Decreased frequency of conjugates formed by nonlytic TIL in comparison with lytic TIL suggested that nonlytic TIL-adhesive properties may be deficient. Confocal microscopy or flow cytometry indicates only the number of conjugation-competent T cells in a population at a given point in time, but we wished to determine the amount of time that any given TIL interacts with its target. Live imaging permits examination of cell-to-cell interactions and was used to assess the stability of TIL conjugates with cognate tumor. Nonlytic and lytic TIL were allowed to contact tumor cells, and the time of interaction was recorded (a representative example is shown in Fig. 3A). When viewed in video format, nonlytic TIL bounce from one tumor cell to another with only a minor population making stable contacts (supplemental Fig. 1 data).⁸ For both lytic and nonlytic TIL, the data are represented as a scatter plot of time in conjugation (Fig. 3B). Quantification of these data indicates that nonlytic TIL lack stability of interaction, having an average time of 4.9 min in conjugation with a given target, and the median time of interaction is 4 min. Even though the average time of conjugation for nonlytic TIL is 4.9 min, a few (20%) continue to interact for an extended period (e.g., longer than 10 min), thereby increasing the population average. Conversely, lytic TIL not only form a greater percentage of conjugates with tumor cells (Fig. 2), but also interact with a given target cell for a longer period of time, on average 18.6 min (median = 17.3 min). Compared with nonlytic TIL, the scatter analysis reveals that lytic TIL have a wider range of times of interaction with targets, indicating that lytic TIL show more variability. However, 20% of lytic TIL interact for >30 min, and only 10% interact for 4.9 min or less, the average time of contact for nonlytic TIL.

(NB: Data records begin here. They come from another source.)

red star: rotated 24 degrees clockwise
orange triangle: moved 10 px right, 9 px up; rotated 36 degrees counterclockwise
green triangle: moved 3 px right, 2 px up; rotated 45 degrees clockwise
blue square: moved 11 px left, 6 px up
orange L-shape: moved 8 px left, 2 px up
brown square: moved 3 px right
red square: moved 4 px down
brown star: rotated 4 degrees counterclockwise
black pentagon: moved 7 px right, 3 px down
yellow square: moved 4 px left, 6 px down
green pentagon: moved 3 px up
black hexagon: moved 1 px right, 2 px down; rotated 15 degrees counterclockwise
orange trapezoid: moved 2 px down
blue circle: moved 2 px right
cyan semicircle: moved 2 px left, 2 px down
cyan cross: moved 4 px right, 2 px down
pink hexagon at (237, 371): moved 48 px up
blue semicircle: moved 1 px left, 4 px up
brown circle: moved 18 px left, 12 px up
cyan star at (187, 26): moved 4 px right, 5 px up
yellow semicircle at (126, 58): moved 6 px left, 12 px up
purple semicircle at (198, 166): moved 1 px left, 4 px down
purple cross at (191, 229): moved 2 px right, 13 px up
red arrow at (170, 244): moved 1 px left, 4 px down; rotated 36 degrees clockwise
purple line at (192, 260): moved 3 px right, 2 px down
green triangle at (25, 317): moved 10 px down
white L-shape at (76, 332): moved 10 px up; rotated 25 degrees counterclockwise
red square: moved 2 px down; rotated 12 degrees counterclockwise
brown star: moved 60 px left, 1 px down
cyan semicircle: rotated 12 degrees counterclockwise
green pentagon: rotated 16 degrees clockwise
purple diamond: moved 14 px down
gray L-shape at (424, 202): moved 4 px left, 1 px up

View larger version (49K): [in this window] [in a new window]   FIGURE 3. Live imaging analysis of conjugate stability. Nonlytic and lytic TIL were prepared, and the time of interaction with cognate MCA38 cells was analyzed by live imaging, as described in Materials and Methods. Single images of a given representative TIL are shown in A at the time of binding indicated (in seconds). The arrows show the TIL:tumor cell contact site. B, Data from individual TIL-tumor cell interactions; the mean time of interaction indicated for each T cell population. More than 40 individual nonlytic and lytic TIL conjugates were analyzed.

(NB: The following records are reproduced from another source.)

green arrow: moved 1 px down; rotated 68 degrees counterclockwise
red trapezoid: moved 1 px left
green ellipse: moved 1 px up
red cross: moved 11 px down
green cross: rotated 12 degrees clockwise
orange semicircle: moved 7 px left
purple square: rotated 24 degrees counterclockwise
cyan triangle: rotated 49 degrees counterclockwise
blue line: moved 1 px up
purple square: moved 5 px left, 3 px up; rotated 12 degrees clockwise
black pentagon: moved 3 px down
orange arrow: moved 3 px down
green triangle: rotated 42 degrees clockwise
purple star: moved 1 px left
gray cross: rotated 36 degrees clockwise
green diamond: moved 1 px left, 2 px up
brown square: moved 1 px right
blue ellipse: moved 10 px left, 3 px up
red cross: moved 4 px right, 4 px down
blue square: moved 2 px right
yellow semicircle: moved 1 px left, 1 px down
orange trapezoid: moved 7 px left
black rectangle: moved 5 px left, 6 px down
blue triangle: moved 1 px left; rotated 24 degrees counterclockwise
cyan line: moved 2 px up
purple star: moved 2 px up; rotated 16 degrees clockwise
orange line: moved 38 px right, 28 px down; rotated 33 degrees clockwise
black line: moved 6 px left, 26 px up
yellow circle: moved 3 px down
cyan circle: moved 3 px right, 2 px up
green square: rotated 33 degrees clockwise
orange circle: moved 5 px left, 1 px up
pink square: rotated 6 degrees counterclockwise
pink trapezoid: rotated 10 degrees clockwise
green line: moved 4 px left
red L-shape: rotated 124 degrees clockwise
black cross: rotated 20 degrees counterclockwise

Normal T cells form very tight target cell interactions: Wulfing et al. (19) suggest that a tight membrane interface is defined as one whose width is greater than two-thirds of the T cell diameter. Tightness of the TIL:tumor cell interaction was assessed in conjugates by measurement of the TIL membrane contact area using confocal microscopic analysis of unlabeled cells. The contact size was expressed as a ratio of the width of the TIL membrane, which interacts with the target cell membrane divided by the perpendicular length of the T cell (Fig. 4) (19). The ratio of width to length for nonlytic TIL is 0.43, whereas for lytic TIL is 0.74, which indicates that lytic TIL form a significantly tighter interaction with tumor cells compared with nonlytic TIL. Considered with the previous analyses, this result suggests that while relatively few nonlytic TIL form conjugates with tumor cells (Fig. 2), the conjugates that do form are both less stable (Fig. 3) and less tight (Fig. 4) in comparison with lytic TIL.

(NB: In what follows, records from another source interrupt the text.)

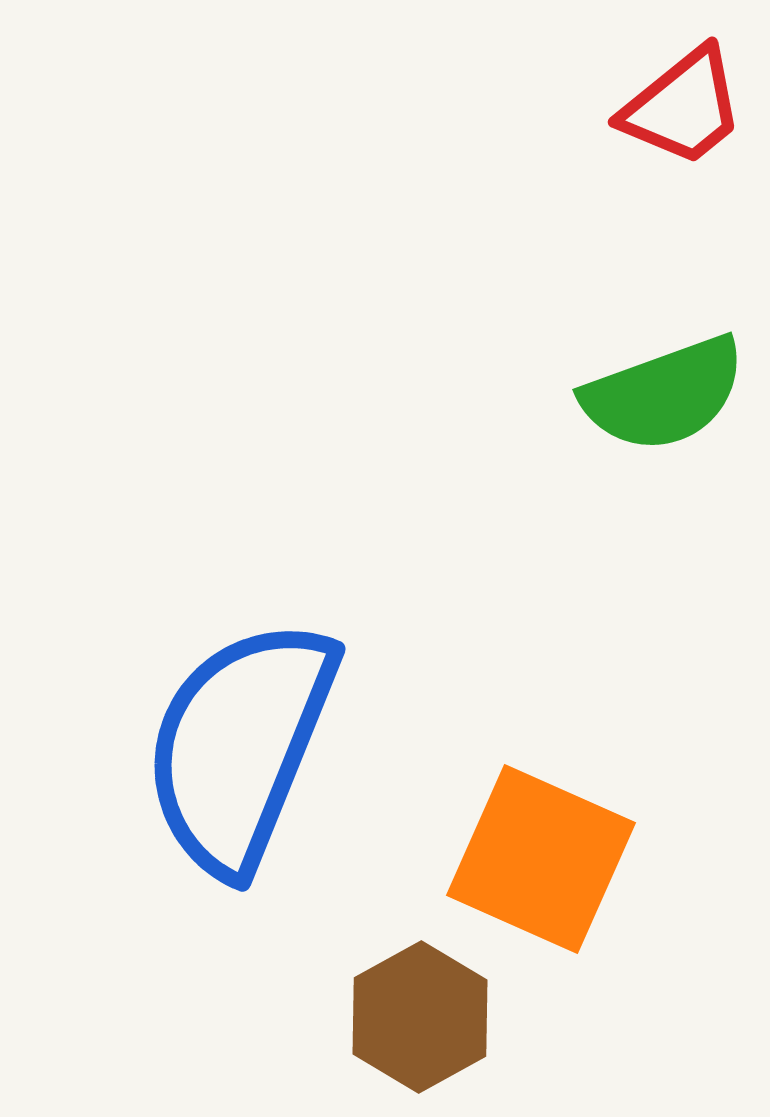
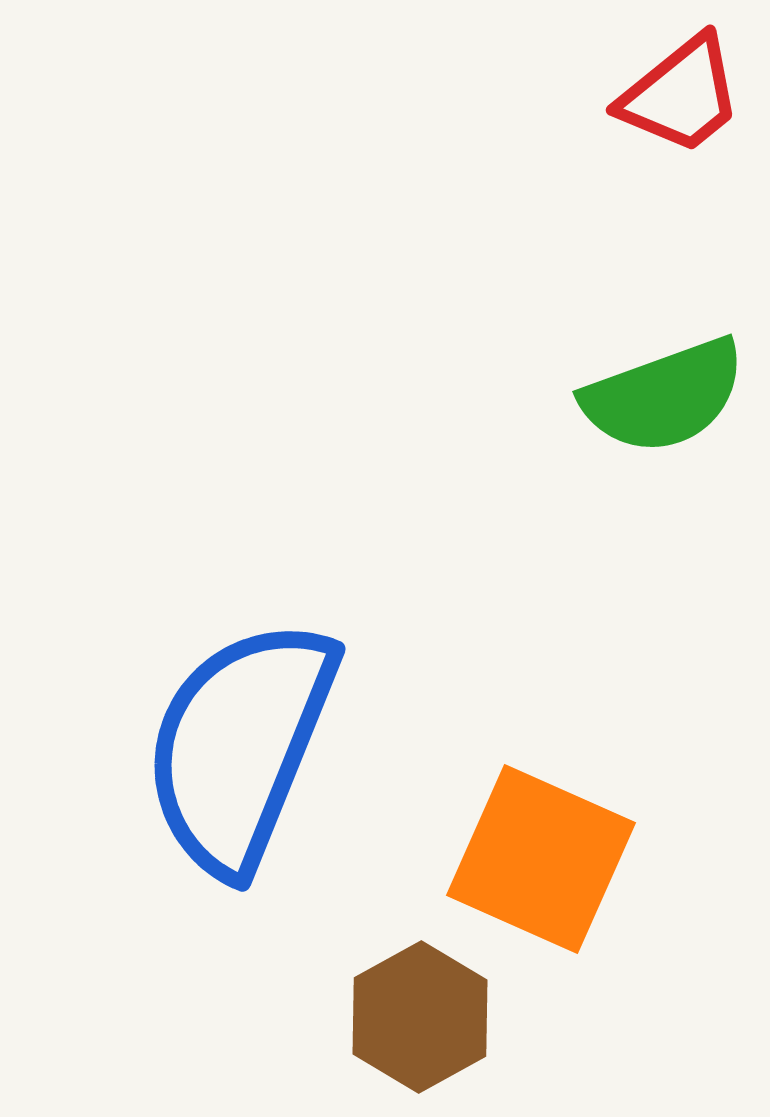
red trapezoid: moved 2 px left, 12 px up
green semicircle: moved 2 px down
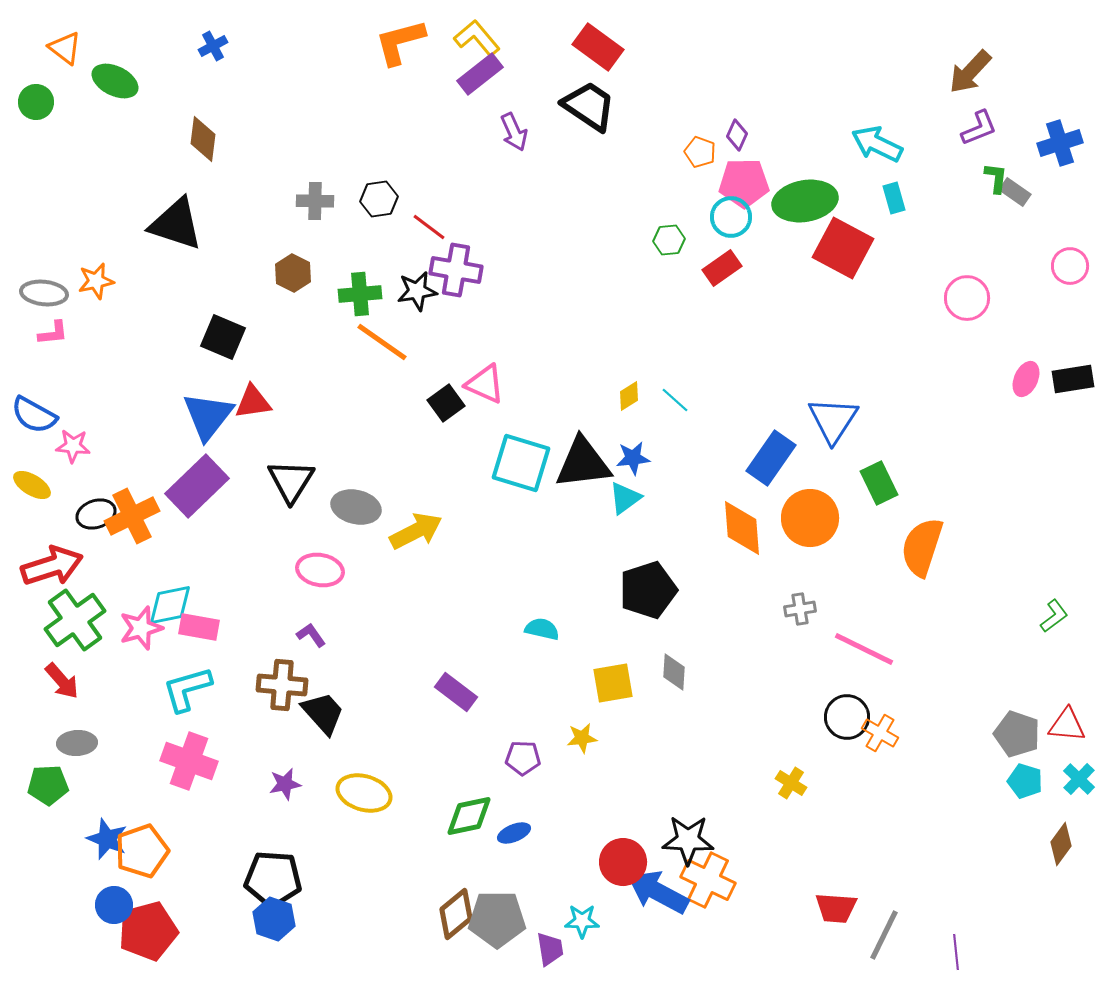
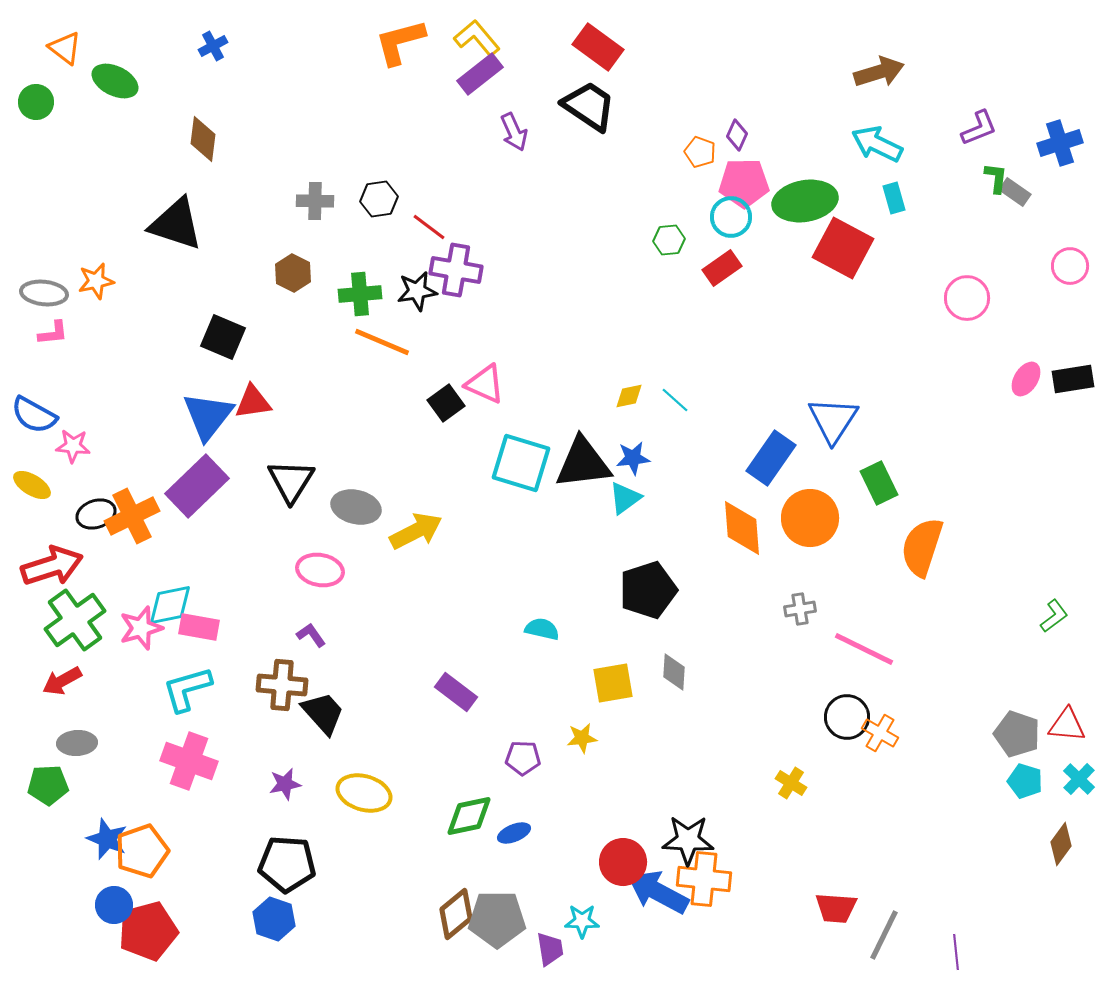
brown arrow at (970, 72): moved 91 px left; rotated 150 degrees counterclockwise
orange line at (382, 342): rotated 12 degrees counterclockwise
pink ellipse at (1026, 379): rotated 8 degrees clockwise
yellow diamond at (629, 396): rotated 20 degrees clockwise
red arrow at (62, 681): rotated 102 degrees clockwise
black pentagon at (273, 879): moved 14 px right, 15 px up
orange cross at (708, 880): moved 4 px left, 1 px up; rotated 20 degrees counterclockwise
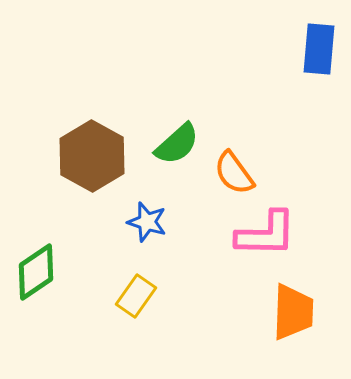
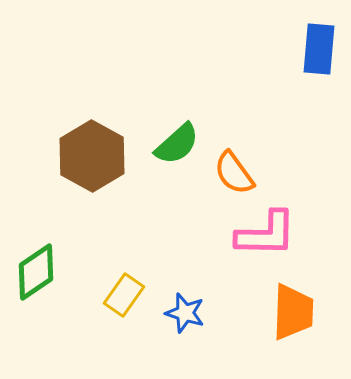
blue star: moved 38 px right, 91 px down
yellow rectangle: moved 12 px left, 1 px up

View larger version (29K): [in this window] [in a new window]   FIGURE 4. Analysis of TIL:tumor cell contact size. Nonlytic and lytic TIL were prepared and conjugates were formed for 15 min before fixation and analysis by confocal microscopy, as described in Materials and Methods. Nonlytic TIL showed a significantly smaller contact area compared with lytic TIL. n = 54 conjugates for both nonlytic and lytic TIL.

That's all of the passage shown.